Well, I didn't make it to St. Louis, I didn't ride 1,000 miles, and I've ended four days early. There are a lot of reasons. Mechanical problems, knee problems, and all the forests being private property made it impossible to roadside camp. Most of all, pushing so hard put me into a really low mood, as racing the clock took priority over meeting people and enjoying scenery, and I felt like I was making unsafe decisions to go faster.

Talking to people brought in $50 in cash donations for the Philippines typhoon relief, and gave me more interesting Memories than racing down the shoulders of Louisiana highways. Slowing down got more donations, and hopefully made the blog more fun to follow.

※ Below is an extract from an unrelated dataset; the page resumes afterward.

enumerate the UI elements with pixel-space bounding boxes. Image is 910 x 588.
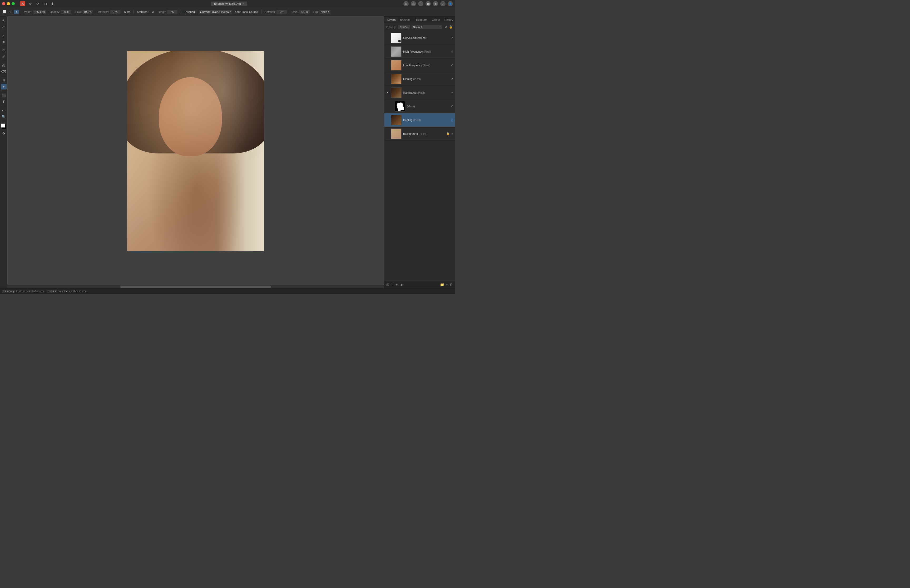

Ending early was the right choice. My contingency plan was perhaps the only thing I thoroughly planned at all. I was grossly unprepared for this ride physically, with my route, and with my gear. I was focused on final exams for the last three weeks, so preparing for this ride came second. I earned very good grades, so my priorities were appropriate.

Maybe this all seems like a bunch of excuses for falling far short of my goal, but to be honest, I hated the first three days on the road. Day 3 was miserable, and I'd had enough. Slowing down save my sanity.

I'm still processing this unexpected outcome, so I'll write more as it starts to make sense to me. I'll check the fundraiser totals when I'm on a secure wifi network. Keep looking here for updates.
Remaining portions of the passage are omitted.